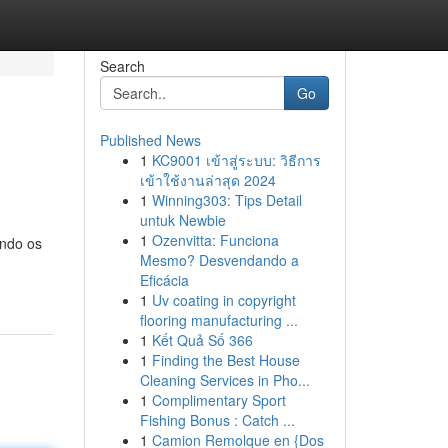
Search
Go
Published News
1
KC9001 เข้าสู่ระบบ: วิธีการ
เข้าใช้งานล่าสุด 2024
1
Winning303: Tips Detail
untuk Newbie
1
Ozenvitta: Funciona
undo os
Mesmo? Desvendando a
Eficácia
1
Uv coating in copyright
flooring manufacturing ...
1
Kết Quả Số 366
1
Finding the Best House
Cleaning Services in Pho...
1
Complimentary Sport
Fishing Bonus : Catch ...
1
Camion Remolque en {Dos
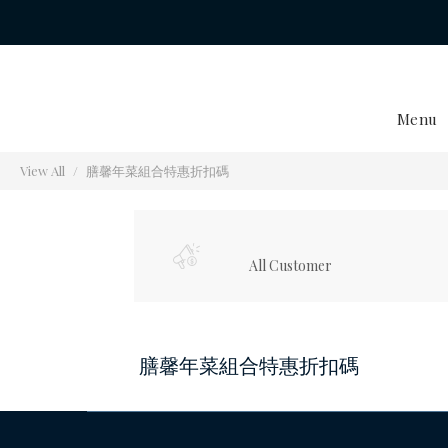
Menu
View All
膳馨年菜組合特惠折扣碼
All Customer
膳馨年菜組合特惠折扣碼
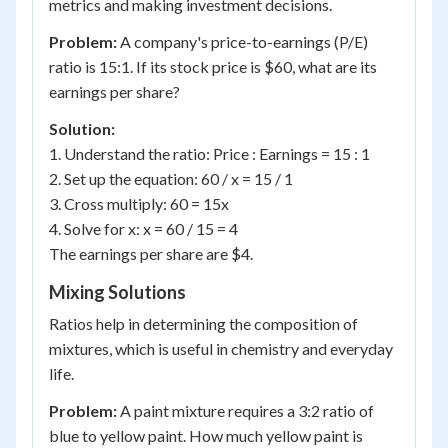
metrics and making investment decisions.
Problem:
A company's price-to-earnings (P/E)
ratio is 15:1. If its stock price is $60, what are its
earnings per share?
Solution:
1. Understand the ratio: Price : Earnings = 15 : 1
2. Set up the equation: 60 / x = 15 / 1
3. Cross multiply: 60 = 15x
4. Solve for x: x = 60 / 15 = 4
The earnings per share are $4.
Mixing Solutions
Ratios help in determining the composition of
mixtures, which is useful in chemistry and everyday
life.
Problem:
A paint mixture requires a 3:2 ratio of
blue to yellow paint. How much yellow paint is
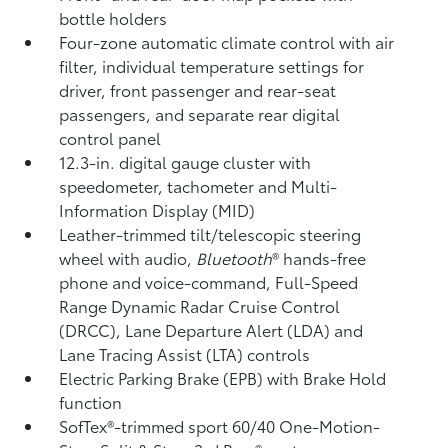
bottle holders
Four-zone automatic climate control with air
filter, individual temperature settings for
driver, front passenger and rear-seat
passengers, and separate rear digital
control panel
12.3-in. digital gauge cluster with
speedometer, tachometer and Multi-
Information Display (MID)
Leather-trimmed tilt/telescopic steering
wheel with audio,
Bluetooth
®
hands-free
phone and voice-command,
Full-Speed
Range Dynamic Radar Cruise Control
(DRCC),
Lane Departure Alert (LDA)
and
Lane Tracing Assist (LTA)
controls
Electric Parking Brake (EPB)
with Brake Hold
function
SofTex®-trimmed sport 60/40 One-Motion-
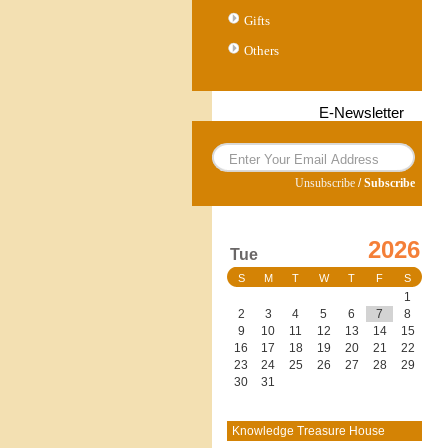
Gifts
Others
E-Newsletter
Unsubscribe
/
Subscribe
2026
Tue
S
M
T
W
T
F
S
1
2
3
4
5
6
7
8
9
10
11
12
13
14
15
16
17
18
19
20
21
22
23
24
25
26
27
28
29
30
31
Knowledge Treasure House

__Problem to solve__: Go through the listing above and retype it exactly, skipping every picture.

__Solved exercise__:
Search
Go
Published News
1
KC9001 เข้าสู่ระบบ: วิธีการ
เข้าใช้งานล่าสุด 2024
1
Winning303: Tips Detail
untuk Newbie
1
Ozenvitta: Funciona
undo os
Mesmo? Desvendando a
Eficácia
1
Uv coating in copyright
flooring manufacturing ...
1
Kết Quả Số 366
1
Finding the Best House
Cleaning Services in Pho...
1
Complimentary Sport
Fishing Bonus : Catch ...
1
Camion Remolque en {Dos
Menu
View All
膳馨年菜組合特惠折扣碼
All Customer
膳馨年菜組合特惠折扣碼
metrics and making investment decisions.
Problem:
A company's price-to-earnings (P/E)
ratio is 15:1. If its stock price is $60, what are its
earnings per share?
Solution:
1. Understand the ratio: Price : Earnings = 15 : 1
2. Set up the equation: 60 / x = 15 / 1
3. Cross multiply: 60 = 15x
4. Solve for x: x = 60 / 15 = 4
The earnings per share are $4.
Mixing Solutions
Ratios help in determining the composition of
mixtures, which is useful in chemistry and everyday
life.
Problem:
A paint mixture requires a 3:2 ratio of
blue to yellow paint. How much yellow paint is
bottle holders
Four-zone automatic climate control with air
filter, individual temperature settings for
driver, front passenger and rear-seat
passengers, and separate rear digital
control panel
12.3-in. digital gauge cluster with
speedometer, tachometer and Multi-
Information Display (MID)
Leather-trimmed tilt/telescopic steering
wheel with audio,
Bluetooth
®
hands-free
phone and voice-command,
Full-Speed
Range Dynamic Radar Cruise Control
(DRCC),
Lane Departure Alert (LDA)
and
Lane Tracing Assist (LTA)
controls
Electric Parking Brake (EPB)
with Brake Hold
function
SofTex®-trimmed sport 60/40 One-Motion-
Gifts
Others
E-Newsletter
Unsubscribe
/
Subscribe
2026
Tue
S
M
T
W
T
F
S
1
2
3
4
5
6
7
8
9
10
11
12
13
14
15
16
17
18
19
20
21
22
23
24
25
26
27
28
29
30
31
Knowledge Treasure House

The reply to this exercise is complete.